The following article is a stub; translation of the complete article should be posted in a few hours’ time. –A.C.  More to follow….

Arnaud Vaulerin, “Japan. Disparu de la Guerre Froide [Japan: Disappeared in the Cold War],” Liberation, 11 March 2009.

Megumi Yokota, following the example of a dozen Japanese, was kidnapped by North Korea in the 1970s: Her case continues to poison the relations between the two states.

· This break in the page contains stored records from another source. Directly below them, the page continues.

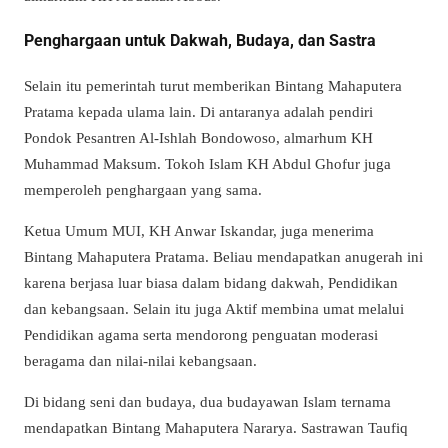
Penghargaan untuk Dakwah, Budaya, dan Sastra
Selain itu pemerintah turut memberikan Bintang Mahaputera
Pratama kepada ulama lain. Di antaranya adalah pendiri
Pondok Pesantren Al-Ishlah Bondowoso, almarhum KH
Muhammad Maksum. Tokoh Islam KH Abdul Ghofur juga
memperoleh penghargaan yang sama.
Ketua Umum MUI, KH Anwar Iskandar, juga menerima
Bintang Mahaputera Pratama. Beliau mendapatkan anugerah ini
karena berjasa luar biasa dalam bidang dakwah, Pendidikan
dan kebangsaan. Selain itu juga Aktif membina umat melalui
Pendidikan agama serta mendorong penguatan moderasi
beragama dan nilai-nilai kebangsaan.
Di bidang seni dan budaya, dua budayawan Islam ternama
mendapatkan Bintang Mahaputera Nararya. Sastrawan Taufiq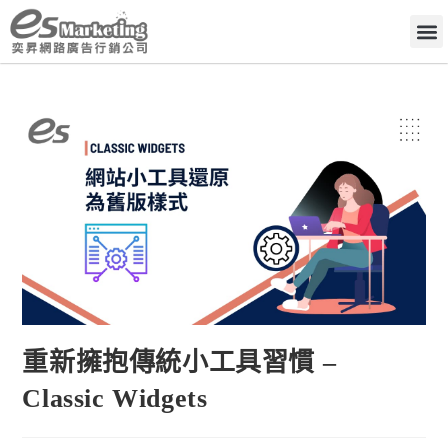
重新擁抱傳統小工具習慣 –
Classic Widgets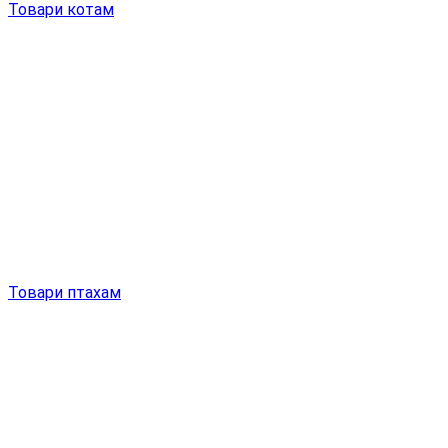
Товари котам
Товари птахам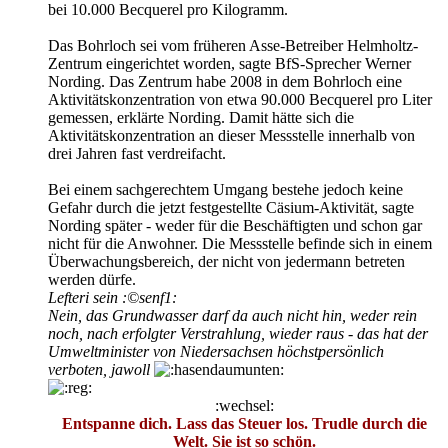
bei 10.000 Becquerel pro Kilogramm.
Das Bohrloch sei vom früheren Asse-Betreiber Helmholtz-
Zentrum eingerichtet worden, sagte BfS-Sprecher Werner
Nording. Das Zentrum habe 2008 in dem Bohrloch eine
Aktivitätskonzentration von etwa 90.000 Becquerel pro Liter
gemessen, erklärte Nording. Damit hätte sich die
Aktivitätskonzentration an dieser Messstelle innerhalb von
drei Jahren fast verdreifacht.
Bei einem sachgerechtem Umgang bestehe jedoch keine
Gefahr durch die jetzt festgestellte Cäsium-Aktivität, sagte
Nording später - weder für die Beschäftigten und schon gar
nicht für die Anwohner. Die Messstelle befinde sich in einem
Überwachungsbereich, der nicht von jedermann betreten
werden dürfe.
Lefteri sein :©senf1:
Nein, das Grundwasser darf da auch nicht hin, weder rein
noch, nach erfolgter Verstrahlung, wieder raus - das hat der
Umweltminister von Niedersachsen höchstpersönlich
verboten, jawoll
:wechsel:
Entspanne dich. Lass das Steuer los. Trudle durch die
Welt. Sie ist so schön.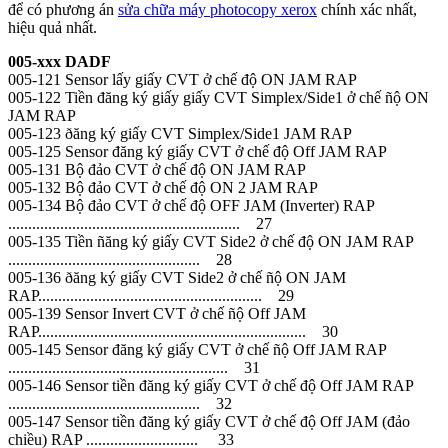
để có phương án
sửa chữa máy photocopy xerox
chính xác nhất,
hiệu quả nhất.
005-xxx DADF
005-121 Sensor lấy giấy CVT ở chế độ ON JAM RAP
005-122 Tiền đăng ký giấy giấy CVT Simplex/Side1 ở chế ñộ ON
JAM RAP
005-123 ðăng ký giấy CVT Simplex/Side1 JAM RAP
005-125 Sensor đăng ký giấy CVT ở chế độ Off JAM RAP
005-131 Bộ đảo CVT ở chế độ ON JAM RAP
005-132 Bộ đảo CVT ở chế độ ON 2 JAM RAP
005-134 Bộ đảo CVT ở chế độ OFF JAM (Inverter) RAP
.......................................................... 27
005-135 Tiền ñăng ký giấy CVT Side2 ở chế độ ON JAM RAP
................................................ 28
005-136 ðăng ký giấy CVT Side2 ở chế ñộ ON JAM
RAP........................................................ 29
005-139 Sensor Invert CVT ở chế ñộ Off JAM
RAP................................................................... 30
005-145 Sensor đăng ký giấy CVT ở chế ñộ Off JAM RAP
....................................................... 31
005-146 Sensor tiền đăng ký giấy CVT ở chế độ Off JAM RAP
................................................ 32
005-147 Sensor tiền đăng ký giấy CVT ở chế độ Off JAM (đảo
chiều) RAP ............................ 33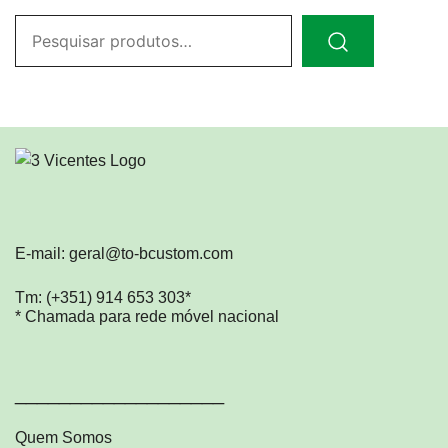
Pesquisar
por:
E-mail: geral@to-bcustom.com
Tm: (+351) 914 653 303*
* Chamada para rede móvel nacional
___________________
Quem Somos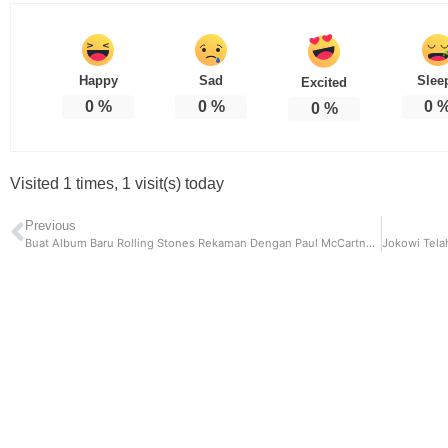
Happy
Sad
Slee
Excited
0
%
0
%
0
0
%
Visited 1 times, 1 visit(s) today
Previous
Buat Album Baru Rolling Stones Rekaman Dengan Paul McCartney dan Ringo Starr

Ils sont assis sur le bord du canapé, droits et soudés. Sur la table basse ornant le hall de leur immeuble cossu de Kawasaki, à une trentaine de kilomètres au sud de Tokyo, ils ont posé deux dossiers bleus. Sakie et Shigeru Yokota y rangent toutes les images de leur fille Megumi. Des clichés jaunis côtoient des photos aux couleurs vives, seules traces de leur aînée, enlevée à l’âge de 13 ans par des espions nord-coréens. Trente-deux ans plus tard, les jeunes parents sont devenus des septuagénaires «fatigués», qui n’ont pourtant «pas perdu espoir» de revoir leur fille. Depuis cette nuit d’automne, ils n’ont cessé de frapper à toutes les portes, passant, au gré des recherches, de l’exaltation la plus vive au plus profond abattement.

They sit on the edge of the sofa, hands welded together. On the coffee table decorating the hall of their opulent home in Kawasaki, about thirty kilometers south of Tokyo, they lay out two blue files. There, Sakie and Shigeru Yokota tidily arrange all the images of their daughter Megumi. Yellowed pictures go alongside photos in lively colors, the only traces of their elder daughter, kidnapped at the age of 13 by North Korean spies. Thirty-two years later, these young parents have became tired septuagenarians.  “Nevertheless,” they say,  “[we have] not lost hope ” to see their daughter again. On this night of the Japanese autumn, they knock ceaselessly on all the doors, amid many passer-by, moving through this search into the most living ecstasy and the most profound dejection.


L’histoire de Megumi aurait pu rester un tragique fait divers. Mais sa disparition – et celle de onze autres Japonais kidnappés par Pyongyang dans les années 70-80 – est devenue une cause nationale brandie par Tokyo de sommets internationaux en visites d’Etat. Après des décennies de silence, c’est un battage continu. Dans ce pays qui dévore des mangas par millions, le gouvernement a fait réaliser une BD sur l’histoire de la jeune fille, suivie d’un dessin animé en 2008. La mère de Megumi vient de faire traduire en anglais un livre de souvenirs sur sa longue quête. La télévision NHK a reçu des injonctions pour multiplier les reportages sur ses chaînes. Chaque année en décembre, a lieu une «semaine des disparus». Et un ruban bleu les commémorant a été dessiné, aux couleurs de la Mer du Japon qui sépare l’archipel de la Corée du Nord.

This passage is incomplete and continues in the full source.